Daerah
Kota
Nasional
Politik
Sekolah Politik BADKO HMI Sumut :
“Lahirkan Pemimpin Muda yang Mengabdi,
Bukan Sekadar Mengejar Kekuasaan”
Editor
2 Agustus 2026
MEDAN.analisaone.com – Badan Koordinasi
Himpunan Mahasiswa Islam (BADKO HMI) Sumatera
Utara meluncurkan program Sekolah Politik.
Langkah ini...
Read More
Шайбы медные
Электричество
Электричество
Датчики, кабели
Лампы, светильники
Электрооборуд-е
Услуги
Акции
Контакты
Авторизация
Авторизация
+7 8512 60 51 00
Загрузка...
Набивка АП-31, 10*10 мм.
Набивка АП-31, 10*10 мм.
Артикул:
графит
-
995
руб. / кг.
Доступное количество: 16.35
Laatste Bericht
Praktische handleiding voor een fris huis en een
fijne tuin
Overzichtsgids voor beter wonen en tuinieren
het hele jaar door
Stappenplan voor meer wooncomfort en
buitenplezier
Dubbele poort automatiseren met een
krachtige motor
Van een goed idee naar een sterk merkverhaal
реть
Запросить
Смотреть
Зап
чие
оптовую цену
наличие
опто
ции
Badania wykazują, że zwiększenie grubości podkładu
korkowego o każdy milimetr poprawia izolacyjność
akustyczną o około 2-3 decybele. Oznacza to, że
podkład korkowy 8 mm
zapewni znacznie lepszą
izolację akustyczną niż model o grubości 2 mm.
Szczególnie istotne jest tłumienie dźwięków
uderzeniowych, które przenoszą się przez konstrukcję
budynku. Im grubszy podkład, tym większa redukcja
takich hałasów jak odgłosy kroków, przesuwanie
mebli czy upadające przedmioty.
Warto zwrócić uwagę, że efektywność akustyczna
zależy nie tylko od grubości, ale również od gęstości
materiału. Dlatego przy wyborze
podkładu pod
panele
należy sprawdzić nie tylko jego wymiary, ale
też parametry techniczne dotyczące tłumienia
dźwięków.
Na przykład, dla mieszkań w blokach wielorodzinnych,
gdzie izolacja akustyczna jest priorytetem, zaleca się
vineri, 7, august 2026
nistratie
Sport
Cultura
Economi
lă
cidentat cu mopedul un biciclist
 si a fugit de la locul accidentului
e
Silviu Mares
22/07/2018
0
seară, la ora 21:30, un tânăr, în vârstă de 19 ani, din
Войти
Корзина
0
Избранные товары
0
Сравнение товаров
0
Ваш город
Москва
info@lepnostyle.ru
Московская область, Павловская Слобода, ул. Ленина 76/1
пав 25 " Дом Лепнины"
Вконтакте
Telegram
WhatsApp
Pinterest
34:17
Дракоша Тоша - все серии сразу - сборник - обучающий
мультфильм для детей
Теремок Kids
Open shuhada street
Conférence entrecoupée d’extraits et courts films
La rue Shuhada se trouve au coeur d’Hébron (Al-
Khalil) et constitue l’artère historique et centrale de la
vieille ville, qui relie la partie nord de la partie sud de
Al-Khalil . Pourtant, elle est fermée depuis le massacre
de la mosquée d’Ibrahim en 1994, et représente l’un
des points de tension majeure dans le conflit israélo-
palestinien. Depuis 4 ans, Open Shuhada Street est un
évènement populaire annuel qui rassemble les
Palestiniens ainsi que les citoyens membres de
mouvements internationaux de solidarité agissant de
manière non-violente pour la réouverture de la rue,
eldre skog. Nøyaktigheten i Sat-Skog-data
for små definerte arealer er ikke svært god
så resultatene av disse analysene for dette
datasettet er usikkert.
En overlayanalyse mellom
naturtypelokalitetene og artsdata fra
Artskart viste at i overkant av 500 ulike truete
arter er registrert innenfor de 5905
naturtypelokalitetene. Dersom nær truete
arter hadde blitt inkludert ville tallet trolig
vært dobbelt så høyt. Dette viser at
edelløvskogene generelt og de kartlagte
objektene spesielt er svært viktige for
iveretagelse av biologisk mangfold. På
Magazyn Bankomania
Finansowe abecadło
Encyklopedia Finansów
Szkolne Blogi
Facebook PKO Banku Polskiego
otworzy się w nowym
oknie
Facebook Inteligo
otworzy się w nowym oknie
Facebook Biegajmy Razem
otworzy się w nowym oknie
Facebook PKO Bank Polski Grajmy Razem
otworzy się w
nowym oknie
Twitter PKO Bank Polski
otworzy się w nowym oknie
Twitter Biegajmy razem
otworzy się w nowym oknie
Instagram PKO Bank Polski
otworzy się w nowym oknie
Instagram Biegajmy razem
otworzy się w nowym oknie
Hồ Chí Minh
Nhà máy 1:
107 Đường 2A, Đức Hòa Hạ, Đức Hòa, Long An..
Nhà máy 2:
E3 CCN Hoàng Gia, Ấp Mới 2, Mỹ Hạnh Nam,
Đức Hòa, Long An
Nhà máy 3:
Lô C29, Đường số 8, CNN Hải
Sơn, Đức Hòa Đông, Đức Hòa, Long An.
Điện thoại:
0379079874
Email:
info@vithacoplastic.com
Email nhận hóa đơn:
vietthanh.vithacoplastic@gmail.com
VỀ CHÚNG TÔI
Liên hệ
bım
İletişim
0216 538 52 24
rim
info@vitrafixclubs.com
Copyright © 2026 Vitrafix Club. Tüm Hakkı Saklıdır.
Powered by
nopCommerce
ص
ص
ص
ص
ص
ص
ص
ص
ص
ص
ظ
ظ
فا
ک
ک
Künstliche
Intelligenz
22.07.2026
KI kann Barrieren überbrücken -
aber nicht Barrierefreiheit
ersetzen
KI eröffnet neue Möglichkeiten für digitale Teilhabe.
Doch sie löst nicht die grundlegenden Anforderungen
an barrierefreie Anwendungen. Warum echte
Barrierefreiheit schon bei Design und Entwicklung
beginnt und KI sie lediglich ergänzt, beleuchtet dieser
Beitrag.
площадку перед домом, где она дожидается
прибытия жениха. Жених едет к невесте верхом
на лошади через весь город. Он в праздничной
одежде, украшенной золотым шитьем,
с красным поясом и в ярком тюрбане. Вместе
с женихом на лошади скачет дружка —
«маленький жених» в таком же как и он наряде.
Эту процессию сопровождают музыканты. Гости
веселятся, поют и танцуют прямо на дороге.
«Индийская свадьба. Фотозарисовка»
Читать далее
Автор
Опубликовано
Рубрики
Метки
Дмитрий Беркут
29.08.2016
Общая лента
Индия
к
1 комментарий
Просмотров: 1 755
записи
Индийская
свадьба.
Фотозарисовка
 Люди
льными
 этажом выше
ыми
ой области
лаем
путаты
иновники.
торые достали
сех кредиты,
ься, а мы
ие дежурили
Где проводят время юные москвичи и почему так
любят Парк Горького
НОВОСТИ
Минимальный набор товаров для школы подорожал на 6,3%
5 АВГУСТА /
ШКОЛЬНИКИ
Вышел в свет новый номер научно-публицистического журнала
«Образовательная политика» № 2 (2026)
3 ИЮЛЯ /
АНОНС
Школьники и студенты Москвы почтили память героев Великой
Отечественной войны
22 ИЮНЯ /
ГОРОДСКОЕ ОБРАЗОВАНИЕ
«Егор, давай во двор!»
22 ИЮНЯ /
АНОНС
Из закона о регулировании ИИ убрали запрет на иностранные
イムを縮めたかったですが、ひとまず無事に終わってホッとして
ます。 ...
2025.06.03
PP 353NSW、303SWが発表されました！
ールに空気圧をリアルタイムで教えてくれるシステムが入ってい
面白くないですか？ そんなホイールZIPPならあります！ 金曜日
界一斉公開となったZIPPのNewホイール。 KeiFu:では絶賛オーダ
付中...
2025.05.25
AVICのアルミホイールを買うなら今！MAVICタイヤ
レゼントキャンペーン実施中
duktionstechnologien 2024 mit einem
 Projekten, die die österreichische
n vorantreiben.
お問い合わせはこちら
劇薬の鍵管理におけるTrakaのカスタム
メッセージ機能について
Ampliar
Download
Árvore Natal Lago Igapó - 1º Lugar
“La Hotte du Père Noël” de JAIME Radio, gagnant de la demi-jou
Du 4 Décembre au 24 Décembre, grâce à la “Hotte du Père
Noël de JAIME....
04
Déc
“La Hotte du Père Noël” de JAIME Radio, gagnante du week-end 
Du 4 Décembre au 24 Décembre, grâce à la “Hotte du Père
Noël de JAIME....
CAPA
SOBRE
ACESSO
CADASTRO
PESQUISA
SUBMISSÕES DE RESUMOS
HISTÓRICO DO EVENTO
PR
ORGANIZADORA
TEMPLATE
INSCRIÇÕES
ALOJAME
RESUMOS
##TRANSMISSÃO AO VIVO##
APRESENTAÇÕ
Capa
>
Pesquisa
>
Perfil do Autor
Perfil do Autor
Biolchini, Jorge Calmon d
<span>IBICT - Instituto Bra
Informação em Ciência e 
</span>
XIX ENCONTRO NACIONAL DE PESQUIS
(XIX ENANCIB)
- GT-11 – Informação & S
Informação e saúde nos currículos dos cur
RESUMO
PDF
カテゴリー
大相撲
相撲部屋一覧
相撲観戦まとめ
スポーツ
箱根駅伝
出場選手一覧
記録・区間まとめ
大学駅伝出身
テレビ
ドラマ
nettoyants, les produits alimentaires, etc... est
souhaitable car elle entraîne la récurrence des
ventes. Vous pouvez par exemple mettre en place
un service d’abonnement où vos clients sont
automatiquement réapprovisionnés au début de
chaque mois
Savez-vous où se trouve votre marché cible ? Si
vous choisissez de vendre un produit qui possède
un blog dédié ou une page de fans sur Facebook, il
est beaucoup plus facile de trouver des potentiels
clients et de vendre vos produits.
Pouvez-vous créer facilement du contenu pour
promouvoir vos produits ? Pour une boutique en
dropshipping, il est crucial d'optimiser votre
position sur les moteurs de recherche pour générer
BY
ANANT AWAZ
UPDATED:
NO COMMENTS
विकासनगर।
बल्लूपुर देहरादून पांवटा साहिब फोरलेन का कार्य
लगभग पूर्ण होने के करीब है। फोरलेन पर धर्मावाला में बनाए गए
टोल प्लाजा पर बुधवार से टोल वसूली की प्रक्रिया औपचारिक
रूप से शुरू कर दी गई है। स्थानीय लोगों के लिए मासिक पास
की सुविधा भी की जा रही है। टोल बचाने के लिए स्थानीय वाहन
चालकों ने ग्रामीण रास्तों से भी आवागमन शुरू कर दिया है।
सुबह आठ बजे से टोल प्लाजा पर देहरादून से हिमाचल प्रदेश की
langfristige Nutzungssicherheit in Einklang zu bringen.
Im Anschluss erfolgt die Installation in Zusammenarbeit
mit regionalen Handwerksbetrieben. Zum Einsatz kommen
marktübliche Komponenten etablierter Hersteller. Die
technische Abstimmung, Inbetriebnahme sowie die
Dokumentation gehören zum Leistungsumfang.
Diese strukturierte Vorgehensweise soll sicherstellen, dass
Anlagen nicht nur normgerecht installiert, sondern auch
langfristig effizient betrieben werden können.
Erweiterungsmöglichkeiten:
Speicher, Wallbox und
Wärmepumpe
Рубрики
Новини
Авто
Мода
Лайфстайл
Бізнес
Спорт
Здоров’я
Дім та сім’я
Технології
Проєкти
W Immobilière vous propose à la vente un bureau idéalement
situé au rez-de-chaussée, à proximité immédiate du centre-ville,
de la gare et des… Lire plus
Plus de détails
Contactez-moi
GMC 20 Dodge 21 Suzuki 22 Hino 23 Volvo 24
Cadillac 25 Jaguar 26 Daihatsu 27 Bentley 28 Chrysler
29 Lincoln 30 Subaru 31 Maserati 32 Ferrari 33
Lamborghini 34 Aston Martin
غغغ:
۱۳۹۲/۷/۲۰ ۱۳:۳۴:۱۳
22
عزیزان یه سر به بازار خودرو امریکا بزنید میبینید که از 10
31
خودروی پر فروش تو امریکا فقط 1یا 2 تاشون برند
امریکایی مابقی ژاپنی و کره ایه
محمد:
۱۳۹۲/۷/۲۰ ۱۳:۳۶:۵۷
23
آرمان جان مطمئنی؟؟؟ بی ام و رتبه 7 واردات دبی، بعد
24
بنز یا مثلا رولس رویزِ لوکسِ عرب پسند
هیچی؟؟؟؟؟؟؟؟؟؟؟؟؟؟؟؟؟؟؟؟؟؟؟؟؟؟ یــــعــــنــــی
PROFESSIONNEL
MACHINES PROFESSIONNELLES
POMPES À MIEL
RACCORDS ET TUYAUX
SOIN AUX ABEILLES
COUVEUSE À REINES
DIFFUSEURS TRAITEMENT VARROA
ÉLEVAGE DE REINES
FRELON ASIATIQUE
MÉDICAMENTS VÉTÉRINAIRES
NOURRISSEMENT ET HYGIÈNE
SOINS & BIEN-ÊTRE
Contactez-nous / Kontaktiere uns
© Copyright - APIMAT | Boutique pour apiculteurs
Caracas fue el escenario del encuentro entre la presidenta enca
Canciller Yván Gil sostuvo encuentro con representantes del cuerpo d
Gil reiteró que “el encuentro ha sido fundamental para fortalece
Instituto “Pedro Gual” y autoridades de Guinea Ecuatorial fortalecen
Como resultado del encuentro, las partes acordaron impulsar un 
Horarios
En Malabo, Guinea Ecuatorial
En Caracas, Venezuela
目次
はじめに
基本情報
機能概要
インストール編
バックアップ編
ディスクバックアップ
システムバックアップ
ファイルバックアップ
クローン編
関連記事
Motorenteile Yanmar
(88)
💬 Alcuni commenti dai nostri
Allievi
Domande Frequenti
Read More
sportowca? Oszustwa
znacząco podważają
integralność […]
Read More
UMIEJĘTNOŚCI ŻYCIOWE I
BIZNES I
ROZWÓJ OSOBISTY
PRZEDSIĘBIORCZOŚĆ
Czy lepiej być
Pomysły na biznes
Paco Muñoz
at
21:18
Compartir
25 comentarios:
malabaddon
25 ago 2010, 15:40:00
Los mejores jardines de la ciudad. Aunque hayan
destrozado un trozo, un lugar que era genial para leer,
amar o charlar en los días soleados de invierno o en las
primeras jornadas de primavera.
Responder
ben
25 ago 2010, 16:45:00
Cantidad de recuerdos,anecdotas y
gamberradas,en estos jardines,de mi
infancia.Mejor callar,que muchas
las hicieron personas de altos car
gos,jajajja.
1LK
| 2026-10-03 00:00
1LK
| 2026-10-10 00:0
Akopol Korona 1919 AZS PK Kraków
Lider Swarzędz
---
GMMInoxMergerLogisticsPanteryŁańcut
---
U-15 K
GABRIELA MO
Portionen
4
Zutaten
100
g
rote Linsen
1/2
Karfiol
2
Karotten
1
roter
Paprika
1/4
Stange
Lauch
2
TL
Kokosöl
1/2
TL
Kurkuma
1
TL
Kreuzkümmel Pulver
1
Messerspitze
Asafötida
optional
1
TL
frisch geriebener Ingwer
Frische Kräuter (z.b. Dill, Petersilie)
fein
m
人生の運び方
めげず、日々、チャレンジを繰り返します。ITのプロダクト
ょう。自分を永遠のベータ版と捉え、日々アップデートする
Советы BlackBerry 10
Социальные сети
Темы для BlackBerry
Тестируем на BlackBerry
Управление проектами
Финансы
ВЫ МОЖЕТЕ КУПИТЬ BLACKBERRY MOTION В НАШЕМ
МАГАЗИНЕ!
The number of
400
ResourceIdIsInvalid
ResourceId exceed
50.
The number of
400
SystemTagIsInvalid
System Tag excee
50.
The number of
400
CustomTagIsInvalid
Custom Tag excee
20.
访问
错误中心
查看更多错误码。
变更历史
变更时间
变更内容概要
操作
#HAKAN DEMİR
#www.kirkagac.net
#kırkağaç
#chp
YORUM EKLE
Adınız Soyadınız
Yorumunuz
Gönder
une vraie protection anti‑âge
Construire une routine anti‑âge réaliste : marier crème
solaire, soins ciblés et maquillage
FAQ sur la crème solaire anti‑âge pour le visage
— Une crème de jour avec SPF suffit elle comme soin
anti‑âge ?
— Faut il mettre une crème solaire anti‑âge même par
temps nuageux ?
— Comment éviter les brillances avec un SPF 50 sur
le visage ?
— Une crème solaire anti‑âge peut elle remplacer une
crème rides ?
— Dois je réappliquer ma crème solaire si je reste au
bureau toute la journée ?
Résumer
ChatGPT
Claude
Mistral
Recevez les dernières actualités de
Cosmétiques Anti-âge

■ ■ ■ ■ ■

* **What the exercise asks**
Print exactly the lines above, between the one holding "cidentat cu mopedul un biciclist" and the one holding "vieille ville, qui", inclusive, and nothing besides.

* **Task solution**
cidentat cu mopedul un biciclist
 si a fugit de la locul accidentului
e
Silviu Mares
22/07/2018
0
seară, la ora 21:30, un tânăr, în vârstă de 19 ani, din
Войти
Корзина
0
Избранные товары
0
Сравнение товаров
0
Ваш город
Москва
info@lepnostyle.ru
Московская область, Павловская Слобода, ул. Ленина 76/1
пав 25 " Дом Лепнины"
Вконтакте
Telegram
WhatsApp
Pinterest
34:17
Дракоша Тоша - все серии сразу - сборник - обучающий
мультфильм для детей
Теремок Kids
Open shuhada street
Conférence entrecoupée d’extraits et courts films
La rue Shuhada se trouve au coeur d’Hébron (Al-
Khalil) et constitue l’artère historique et centrale de la
vieille ville, qui relie la partie nord de la partie sud de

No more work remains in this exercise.